Subsetting response_bodies to 50,000 random pages

The response_bodies tables are now over 7TB in size. This is about 10x bigger than it was in 2017 (~700 GB), but the BigQuery pricing is the same (currently $5 per TB, first TB per month is free). A fee of $35 per query seems a bit steep I think.

An easy option is to just query an old table that is smaller, but then you don’t get the latest data.

So I want the latest data, but not necessarily the whole thing.
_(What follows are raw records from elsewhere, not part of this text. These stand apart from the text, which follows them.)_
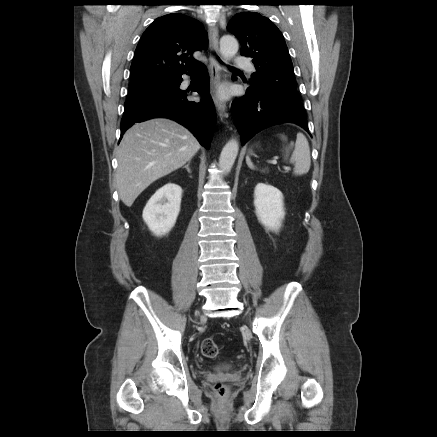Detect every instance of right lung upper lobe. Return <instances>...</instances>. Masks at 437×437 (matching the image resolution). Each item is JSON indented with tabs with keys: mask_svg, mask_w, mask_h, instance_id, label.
<instances>
[{
	"mask_svg": "<svg viewBox=\"0 0 437 437\" xmlns=\"http://www.w3.org/2000/svg\"><path fill=\"white\" fill-rule=\"evenodd\" d=\"M206 46L207 32L199 21L178 13L158 17L137 45L131 80L176 78L200 65L192 54Z\"/></svg>",
	"mask_w": 437,
	"mask_h": 437,
	"instance_id": "right-lung-upper-lobe-1",
	"label": "right lung upper lobe"
}]
</instances>
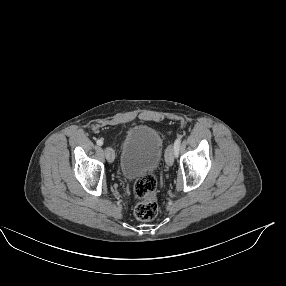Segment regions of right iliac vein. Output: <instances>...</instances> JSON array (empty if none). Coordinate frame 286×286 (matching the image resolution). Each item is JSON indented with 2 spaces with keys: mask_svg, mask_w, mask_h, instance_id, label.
Listing matches in <instances>:
<instances>
[{
  "mask_svg": "<svg viewBox=\"0 0 286 286\" xmlns=\"http://www.w3.org/2000/svg\"><path fill=\"white\" fill-rule=\"evenodd\" d=\"M105 156L108 162L112 163L115 159V152L111 147H106L105 150Z\"/></svg>",
  "mask_w": 286,
  "mask_h": 286,
  "instance_id": "1",
  "label": "right iliac vein"
}]
</instances>
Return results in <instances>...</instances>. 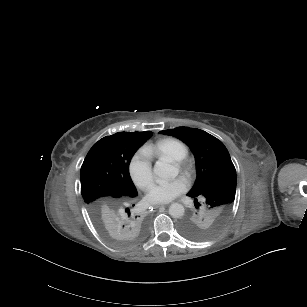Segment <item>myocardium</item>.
Wrapping results in <instances>:
<instances>
[{
	"label": "myocardium",
	"instance_id": "f54148a6",
	"mask_svg": "<svg viewBox=\"0 0 307 307\" xmlns=\"http://www.w3.org/2000/svg\"><path fill=\"white\" fill-rule=\"evenodd\" d=\"M179 170L185 175H192L195 173L197 167V160L195 157L187 155L180 160H176Z\"/></svg>",
	"mask_w": 307,
	"mask_h": 307
}]
</instances>
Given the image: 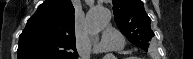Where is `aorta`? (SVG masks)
<instances>
[{"label":"aorta","instance_id":"aorta-1","mask_svg":"<svg viewBox=\"0 0 193 59\" xmlns=\"http://www.w3.org/2000/svg\"><path fill=\"white\" fill-rule=\"evenodd\" d=\"M111 20V11L105 7H94L87 13L86 27L90 34H98ZM105 59H114V56L107 54Z\"/></svg>","mask_w":193,"mask_h":59}]
</instances>
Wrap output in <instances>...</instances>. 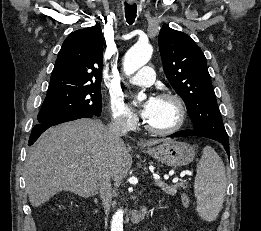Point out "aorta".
<instances>
[{"instance_id": "obj_1", "label": "aorta", "mask_w": 261, "mask_h": 231, "mask_svg": "<svg viewBox=\"0 0 261 231\" xmlns=\"http://www.w3.org/2000/svg\"><path fill=\"white\" fill-rule=\"evenodd\" d=\"M153 49L148 43H137L131 47L124 57L123 68L126 75L135 73L144 66L151 58ZM146 95L140 92L138 100H144ZM123 210L119 209L112 218L111 231H123Z\"/></svg>"}]
</instances>
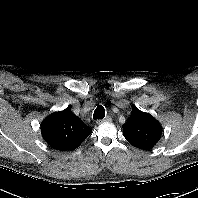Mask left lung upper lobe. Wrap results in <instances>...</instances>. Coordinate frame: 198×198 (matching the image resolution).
Instances as JSON below:
<instances>
[{
    "label": "left lung upper lobe",
    "mask_w": 198,
    "mask_h": 198,
    "mask_svg": "<svg viewBox=\"0 0 198 198\" xmlns=\"http://www.w3.org/2000/svg\"><path fill=\"white\" fill-rule=\"evenodd\" d=\"M162 126L149 113L138 108L132 109L126 124L123 125V135L126 140L139 149L153 148L162 135Z\"/></svg>",
    "instance_id": "1"
}]
</instances>
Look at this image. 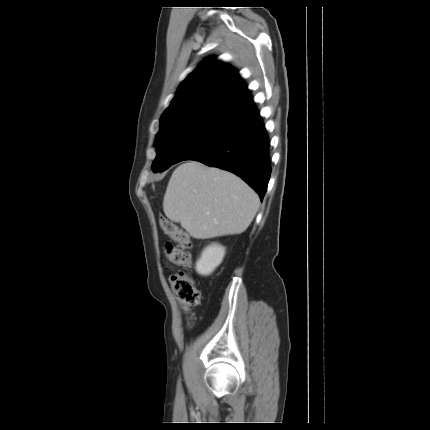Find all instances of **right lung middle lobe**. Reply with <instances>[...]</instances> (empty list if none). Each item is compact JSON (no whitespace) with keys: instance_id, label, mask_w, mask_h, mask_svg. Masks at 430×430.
Instances as JSON below:
<instances>
[{"instance_id":"right-lung-middle-lobe-1","label":"right lung middle lobe","mask_w":430,"mask_h":430,"mask_svg":"<svg viewBox=\"0 0 430 430\" xmlns=\"http://www.w3.org/2000/svg\"><path fill=\"white\" fill-rule=\"evenodd\" d=\"M239 117L221 100L203 102L162 116L155 143L157 157L152 170L162 172L186 160L229 129Z\"/></svg>"}]
</instances>
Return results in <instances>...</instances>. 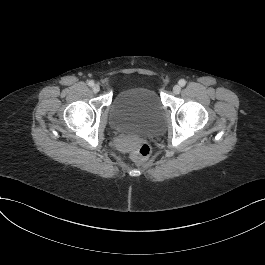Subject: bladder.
I'll list each match as a JSON object with an SVG mask.
<instances>
[{
  "label": "bladder",
  "mask_w": 265,
  "mask_h": 265,
  "mask_svg": "<svg viewBox=\"0 0 265 265\" xmlns=\"http://www.w3.org/2000/svg\"><path fill=\"white\" fill-rule=\"evenodd\" d=\"M108 109L111 126L141 134L160 129L164 121L162 103L158 95L149 88L122 90Z\"/></svg>",
  "instance_id": "1"
}]
</instances>
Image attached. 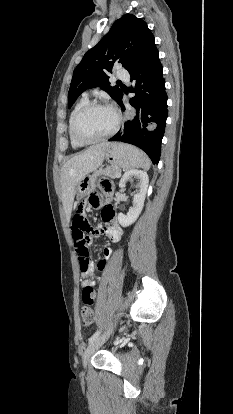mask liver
I'll return each instance as SVG.
<instances>
[{
  "label": "liver",
  "mask_w": 233,
  "mask_h": 414,
  "mask_svg": "<svg viewBox=\"0 0 233 414\" xmlns=\"http://www.w3.org/2000/svg\"><path fill=\"white\" fill-rule=\"evenodd\" d=\"M111 145L102 142L85 149L67 160L61 169L62 203L67 219H70L76 186L89 173L103 163L107 148Z\"/></svg>",
  "instance_id": "1"
}]
</instances>
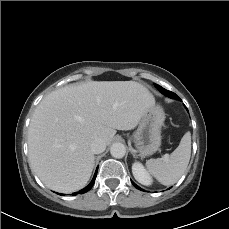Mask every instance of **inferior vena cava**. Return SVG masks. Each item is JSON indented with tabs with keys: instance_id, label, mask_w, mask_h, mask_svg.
Returning a JSON list of instances; mask_svg holds the SVG:
<instances>
[{
	"instance_id": "602c4592",
	"label": "inferior vena cava",
	"mask_w": 229,
	"mask_h": 229,
	"mask_svg": "<svg viewBox=\"0 0 229 229\" xmlns=\"http://www.w3.org/2000/svg\"><path fill=\"white\" fill-rule=\"evenodd\" d=\"M106 149V142L102 138H96L91 143V150L94 154H99L104 152Z\"/></svg>"
}]
</instances>
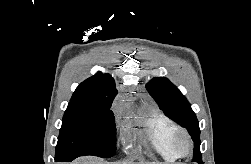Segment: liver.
<instances>
[{
    "label": "liver",
    "mask_w": 251,
    "mask_h": 164,
    "mask_svg": "<svg viewBox=\"0 0 251 164\" xmlns=\"http://www.w3.org/2000/svg\"><path fill=\"white\" fill-rule=\"evenodd\" d=\"M71 164H131V163H108V162H103L101 159L96 157H82L72 162Z\"/></svg>",
    "instance_id": "1"
}]
</instances>
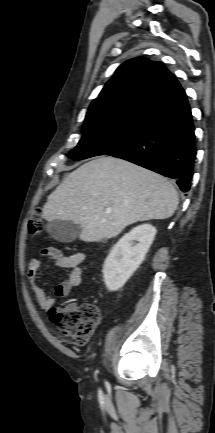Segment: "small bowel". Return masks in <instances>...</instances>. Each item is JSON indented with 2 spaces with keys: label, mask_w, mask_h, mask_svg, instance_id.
Returning a JSON list of instances; mask_svg holds the SVG:
<instances>
[{
  "label": "small bowel",
  "mask_w": 215,
  "mask_h": 433,
  "mask_svg": "<svg viewBox=\"0 0 215 433\" xmlns=\"http://www.w3.org/2000/svg\"><path fill=\"white\" fill-rule=\"evenodd\" d=\"M42 253L50 259L55 267L66 271L65 279L56 285L54 292L59 298L68 297L70 292L81 283L83 274L82 263L86 259V254L84 252H75L70 255H64L59 249L52 246L43 248ZM40 268L41 263L39 259H30L27 275L39 306L44 310H48L54 305V299L44 291L38 281Z\"/></svg>",
  "instance_id": "c3829d8e"
}]
</instances>
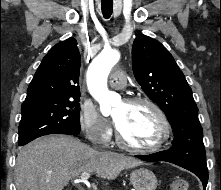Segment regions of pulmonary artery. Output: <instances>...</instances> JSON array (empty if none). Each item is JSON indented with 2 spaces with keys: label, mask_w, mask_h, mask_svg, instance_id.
<instances>
[{
  "label": "pulmonary artery",
  "mask_w": 221,
  "mask_h": 190,
  "mask_svg": "<svg viewBox=\"0 0 221 190\" xmlns=\"http://www.w3.org/2000/svg\"><path fill=\"white\" fill-rule=\"evenodd\" d=\"M110 85L114 88H123L126 85V75L122 70L114 71L110 76Z\"/></svg>",
  "instance_id": "obj_1"
}]
</instances>
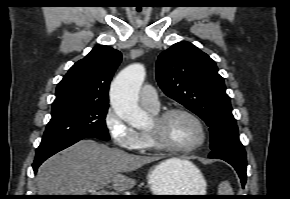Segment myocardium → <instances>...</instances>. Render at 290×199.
<instances>
[{
  "instance_id": "f54148a6",
  "label": "myocardium",
  "mask_w": 290,
  "mask_h": 199,
  "mask_svg": "<svg viewBox=\"0 0 290 199\" xmlns=\"http://www.w3.org/2000/svg\"><path fill=\"white\" fill-rule=\"evenodd\" d=\"M174 114L186 115L197 124L200 130L201 136H200V140L196 144L190 147H186V148H178V147L170 146L164 143L160 139L162 126L167 121V119ZM153 120L155 122V128L153 130H147L146 134L149 138L152 148L156 151H160V152H164L168 154H174V155H187L203 147L207 141L208 134H207V129L203 121L194 112H192L189 109H186L183 107L168 108L163 111L155 113L153 115Z\"/></svg>"
}]
</instances>
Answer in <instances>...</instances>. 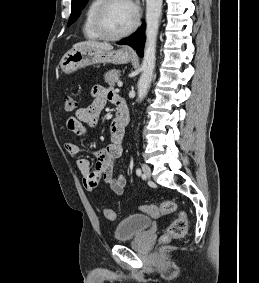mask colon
<instances>
[{"label": "colon", "mask_w": 259, "mask_h": 283, "mask_svg": "<svg viewBox=\"0 0 259 283\" xmlns=\"http://www.w3.org/2000/svg\"><path fill=\"white\" fill-rule=\"evenodd\" d=\"M66 111H74L77 108V101L72 95H66L64 98ZM140 210L152 217H160L166 214H176L175 219L168 225L166 232L161 236L160 241L167 243L174 239L182 238L187 231L188 221L184 211L178 208L173 200H165L159 204H146L140 206ZM104 216L113 221L116 215L112 209L105 208Z\"/></svg>", "instance_id": "obj_1"}]
</instances>
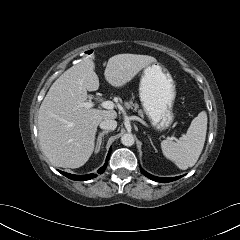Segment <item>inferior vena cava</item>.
Instances as JSON below:
<instances>
[{
    "label": "inferior vena cava",
    "instance_id": "inferior-vena-cava-1",
    "mask_svg": "<svg viewBox=\"0 0 240 240\" xmlns=\"http://www.w3.org/2000/svg\"><path fill=\"white\" fill-rule=\"evenodd\" d=\"M116 127L117 122L113 119H105L100 122V128L107 131L115 130Z\"/></svg>",
    "mask_w": 240,
    "mask_h": 240
}]
</instances>
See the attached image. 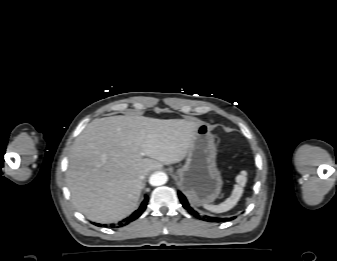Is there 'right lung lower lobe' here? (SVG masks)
Masks as SVG:
<instances>
[{"instance_id":"1","label":"right lung lower lobe","mask_w":337,"mask_h":261,"mask_svg":"<svg viewBox=\"0 0 337 261\" xmlns=\"http://www.w3.org/2000/svg\"><path fill=\"white\" fill-rule=\"evenodd\" d=\"M148 202V196H145L144 201L142 202L141 206L133 213L131 214L128 218L124 219L122 222L118 223L119 226H125L129 224L130 222L134 221L137 219L145 210ZM114 226V225H111Z\"/></svg>"}]
</instances>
In particular not while iterating on a query.

It seems easy to create a subset with just “LIMIT x”, but that may not create a useful subset, as it could include random resources but not include all resources for a specific “page”.

Here’s how I created a subsetted table, of 50,000 random pages URLs, where each “page” includes all of its resources.

First, query the pages table to get the random URLs, using RAND().

SELECT url FROM [httparchive:pages.2019_07_01_desktop] WHERE RAND() < 50000/4371974

Save this table.

Next, write this query.

SELECT
  response_bodies.page AS page,
  response_bodies.url AS url,
  response_bodies.body AS body,
  response_bodies.truncated AS truncated
FROM `httparchive.response_bodies.2019_07_01_desktop` AS response_bodies 
RIGHT JOIN `your-project.random_urls_50k` AS random_urls
ON response_bodies.page = random_urls.url

Before running it, click “More”, “Query settings” and set a destination table, and click the “Allow large results” checkbox. Otherwise it will error out with a responseTooLarge error.

Click Run. This query takes around 10 minutes.

And that’s it. You can now query this table instead of the full thing. This table is 82.85 GB and has 1,840,810 rows.

Note that storing the table is not free, see https://cloud.google.com/bigquery/pricing#storage - for the above table it’s $1.64 per month if it’s active storage, and half that after 90 days when it’s long-term storage.

3 Likes

This is a great guide, thanks for writing it up! A few related tips:

@paulcalvano created a sample_data dataset consisting of 1K and 10K subsets of all tables in the 2019_05_01 crawl. This is useful if the results you’re interested in are not particularly time-sensitive and you’re trying to refine your query inexpensively.

I’ve also created an almanac dataset with several 1K subset tables of the 2019_07_01 crawl, which contains some Almanac-specific results (for example, custom metrics). I’m also experimenting with a new way of organizing the data to be easier and less expensive to query. For example, combining both desktop and mobile into one table and clustering them, so you can select one or the other and only incur half the cost of the full table. I’ve also added conveniences like the page field to the summary_requests table (previously you would have to join the pageid with the summary_pages table). I’ve also joined the summary_requests metadata with the response_bodies table and clustered by popular fields like firstHtml and type, so you could write queries like "count the HTML pages that contain the word Almanac". The entire table is 17.4 TB but because of the clustering the query only costs about 400 GB:

SELECT
  COUNT(0)
FROM
  `httparchive.almanac.summary_response_bodies`
WHERE
  date = '2019-07-01' AND
  client = 'desktop' AND
  firstHtml AND
  body LIKE '%Almanac%'

I’m thinking about reorganizing the entire dataset to fit this pattern to help improve query efficiency and reduce the end user costs. Hopefully everything will always fit under the free 1 TB monthly quota.

1 Like

I hadn’t seen sample_data, very nice!

I’m also experimenting with a new way of organizing the data to be easier and less expensive to query.

Good stuff, thank you :slight_smile:

1 Like